Prior to 2010, if you were receiving unemployment benefits in the state of California you received your compensation in the form of a paper check. In 2010, however, the State struck a deal with Bank of America on how to best distribute your tax payer dollars. To summarize, the deal was that EDD would give Bank of America the unemployment monies to distribute, and based off the projected revenue from fees, etc., Bank of America would pay the State. Since 2010 it’s estimated that Bank of America and few other institutions have made more than $500,000,000.00 in fees.
California is one of only three states that doesn’t offer direct deposit for unemployment. Still unclear as to why. It can’t be a safety issue, as social security and taxes are typically administered by the government either by direct deposit or by check.

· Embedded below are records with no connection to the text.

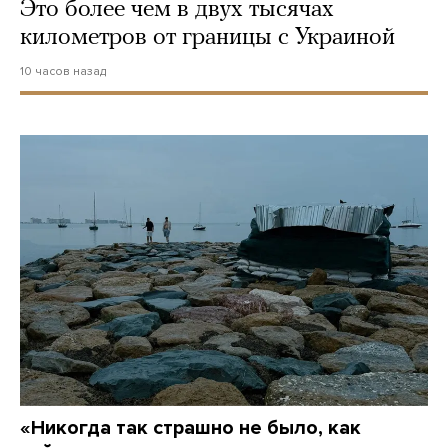
Это более чем в двух тысячах
километров от границы с Украиной
10 часов назад
«Никогда так страшно не было, как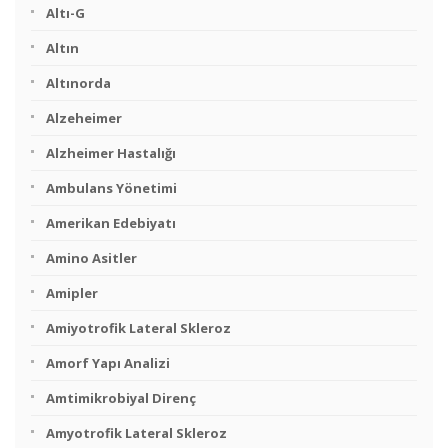
Altı-G
Altın
Altınorda
Alzeheimer
Alzheimer Hastalığı
Ambulans Yönetimi
Amerikan Edebiyatı
Amino Asitler
Amipler
Amiyotrofik Lateral Skleroz
Amorf Yapı Analizi
Amtimikrobiyal Direnç
Amyotrofik Lateral Skleroz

Bank of America has openly admitted to losing billions in fraud, and they’ve also failed to respond to why the cards didn’t have chips - which are known to increase security. The bank has even admitted that a large number of fraudulent accounts that were funded were able to file for additional monies claiming that their original claim monies had been stolen. The losses thus far are estimated at more than $2 billion dollars.
$400 million in unemployment benefits was paid on claims improperly filed by the names of inmates in state prisons.
Worse yet, almost half of a million claims unemployment debit cards remain frozen, and according to one of the managing directors, it is unclear how many of the claims are legitimate.
Long story short, Bank of America doesn’t give a shit about unemployment insurance, or the unemployed. They care about their bottom line and profits. It was a good business decision by them to take on Unemployment because they were able to get access to peoples information, make millions in fees, and since EDD is so overwhelmed in bureaucracy, they knew the backlash would be minimal. Worse case scenario, they could blame it on the state. State agencies, like DMV, due to prolonged years of mismanagement, are huge targets. Sadly though, the state government leadership can just retire with their pension, they’ll replace them with the next ‘visionary’ and keep the machine going.
The only way to make significant change is to stop banking with them. Most won’t, however, because it’s an inconvenience to open a new account. Even if it saves money and operates on a higher standard. We love convenience.
The contract is up in 2021.
Be on the lookout for your share of the bill at tax time.